▶ _REQUIREMENT_
Beginning with the first line, please return the entries exactly through the line that contains "Website (174, 1233)", and leave out all later lines.

▶ _DATA IN THIS EXERCISE_
════════
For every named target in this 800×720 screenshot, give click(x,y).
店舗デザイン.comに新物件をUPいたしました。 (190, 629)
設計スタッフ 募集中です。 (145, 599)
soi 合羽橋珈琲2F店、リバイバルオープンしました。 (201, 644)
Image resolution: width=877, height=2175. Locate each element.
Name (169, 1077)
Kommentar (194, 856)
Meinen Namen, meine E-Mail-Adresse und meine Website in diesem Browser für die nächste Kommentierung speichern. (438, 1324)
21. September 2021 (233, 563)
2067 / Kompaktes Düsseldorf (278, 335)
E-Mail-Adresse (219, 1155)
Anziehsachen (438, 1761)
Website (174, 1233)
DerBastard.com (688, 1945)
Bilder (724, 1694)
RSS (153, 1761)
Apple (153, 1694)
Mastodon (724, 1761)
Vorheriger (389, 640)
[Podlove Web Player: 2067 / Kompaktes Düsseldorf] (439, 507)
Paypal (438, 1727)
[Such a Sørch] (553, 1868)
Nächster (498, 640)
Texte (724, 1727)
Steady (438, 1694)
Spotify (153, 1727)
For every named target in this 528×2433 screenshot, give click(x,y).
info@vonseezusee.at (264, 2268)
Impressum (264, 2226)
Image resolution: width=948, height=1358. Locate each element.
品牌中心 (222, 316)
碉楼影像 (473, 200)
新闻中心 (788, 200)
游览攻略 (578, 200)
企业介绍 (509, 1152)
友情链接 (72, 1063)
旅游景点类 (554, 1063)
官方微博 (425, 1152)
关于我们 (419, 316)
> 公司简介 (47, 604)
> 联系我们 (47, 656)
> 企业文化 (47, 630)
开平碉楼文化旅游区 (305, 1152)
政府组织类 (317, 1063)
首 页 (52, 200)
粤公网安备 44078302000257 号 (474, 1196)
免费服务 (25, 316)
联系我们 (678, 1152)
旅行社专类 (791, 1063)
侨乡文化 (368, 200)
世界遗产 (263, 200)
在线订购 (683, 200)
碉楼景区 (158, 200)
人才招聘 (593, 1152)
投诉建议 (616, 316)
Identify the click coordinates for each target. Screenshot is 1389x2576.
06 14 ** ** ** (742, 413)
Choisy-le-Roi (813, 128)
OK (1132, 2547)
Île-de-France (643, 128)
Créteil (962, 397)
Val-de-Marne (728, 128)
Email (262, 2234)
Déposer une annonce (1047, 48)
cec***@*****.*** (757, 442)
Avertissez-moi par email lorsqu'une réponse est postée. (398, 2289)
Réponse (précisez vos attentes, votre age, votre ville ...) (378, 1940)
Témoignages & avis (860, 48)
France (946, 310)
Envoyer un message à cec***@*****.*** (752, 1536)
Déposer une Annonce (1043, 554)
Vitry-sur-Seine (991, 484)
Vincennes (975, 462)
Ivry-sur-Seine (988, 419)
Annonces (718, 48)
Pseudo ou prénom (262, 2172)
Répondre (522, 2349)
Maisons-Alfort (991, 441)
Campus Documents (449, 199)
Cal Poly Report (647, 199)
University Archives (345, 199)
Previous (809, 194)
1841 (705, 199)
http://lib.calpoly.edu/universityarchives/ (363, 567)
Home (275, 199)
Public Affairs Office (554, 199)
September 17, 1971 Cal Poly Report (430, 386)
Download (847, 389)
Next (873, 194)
════════
▶ _RESULT OF THE TASK_
For every named target in this 800×720 screenshot, give click(x,y).
店舗デザイン.comに新物件をUPいたしました。 (190, 629)
設計スタッフ 募集中です。 (145, 599)
soi 合羽橋珈琲2F店、リバイバルオープンしました。 (201, 644)
Image resolution: width=877, height=2175. Locate each element.
Name (169, 1077)
Kommentar (194, 856)
Meinen Namen, meine E-Mail-Adresse und meine Website in diesem Browser für die nächste Kommentierung speichern. (438, 1324)
21. September 2021 (233, 563)
2067 / Kompaktes Düsseldorf (278, 335)
E-Mail-Adresse (219, 1155)
Anziehsachen (438, 1761)
Website (174, 1233)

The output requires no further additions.